Dalam sesi selanjutnya, dibahas pula peluang dan risiko bioinovasi bagi masa depan kawasan ASEAN. Bioteknologi dinilai memiliki potensi besar dalam meningkatkan kualitas layanan kesehatan, ketahanan pangan, keberlanjutan lingkungan, dan pertumbuhan ekonomi. Namun demikian, kemajuan ini juga memunculkan tantangan etis seperti kesenjangan akses teknologi, perlindungan data genetik, isu keadilan sosial, dampak lingkungan, serta sensitivitas agama dan budaya.

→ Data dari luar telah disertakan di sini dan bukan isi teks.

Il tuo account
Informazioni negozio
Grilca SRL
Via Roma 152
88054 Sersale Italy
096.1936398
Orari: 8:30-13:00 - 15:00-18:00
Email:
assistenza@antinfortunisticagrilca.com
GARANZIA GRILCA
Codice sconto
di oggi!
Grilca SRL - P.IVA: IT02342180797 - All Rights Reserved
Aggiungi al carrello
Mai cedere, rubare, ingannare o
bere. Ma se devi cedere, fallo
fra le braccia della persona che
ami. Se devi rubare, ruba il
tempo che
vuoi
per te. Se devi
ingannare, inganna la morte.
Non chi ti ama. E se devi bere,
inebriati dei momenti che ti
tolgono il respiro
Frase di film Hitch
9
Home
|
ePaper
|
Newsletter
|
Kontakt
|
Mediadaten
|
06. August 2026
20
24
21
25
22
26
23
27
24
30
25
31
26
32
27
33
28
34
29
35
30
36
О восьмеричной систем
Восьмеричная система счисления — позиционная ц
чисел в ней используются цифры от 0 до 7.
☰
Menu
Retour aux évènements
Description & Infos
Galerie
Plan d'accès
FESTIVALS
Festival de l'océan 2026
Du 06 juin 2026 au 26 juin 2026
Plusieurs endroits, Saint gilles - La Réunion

Oleh karena itu, diperlukan pedoman etika yang kuat agar inovasi tetap berjalan tanpa mengabaikan nilai kemanusiaan.
Prof. Azizan menegaskan bahwa keberhasilan bioinovasi tidak hanya diukur dari aspek penemuan ilmiah, tetapi juga dari sejauh mana manfaatnya dapat dibagikan secara adil dan bertanggung jawab. Ia menambahkan bahwa penguatan kolaborasi antara ulama dan umara menjadi kebutuhan mendesak di era modern, seraya menyampaikan “Islamic bioethics must always meet the requirements of maqasid al-shariah, while responding wisely to scientific and technological change.” Kolaborasi antara ulama dan umara, penguatan pendidikan bioetika, serta integrasi ilmu aqli dan naqli menjadi kunci dalam menghadapi tantangan bioetika di era modern. Bioetika Islam diharapkan mampu menjadi kerangka moral yang relevan dalam menjaga hubungan manusia dengan sesama, dengan Tuhan, dan dengan lingkungan.
Kegiatan kuliah umum ini mendapat antusiasme tinggi dari para peserta yang berasal dari berbagai latar belakang akademik. Melalui kegiatan ini, Pusat Pengajian Islam Universitas Nasional berkomitmen untuk terus menghadirkan forum ilmiah yang mendorong dialog antara nilai-nilai keislaman dan perkembangan ilmu pengetahuan serta teknologi kontemporer.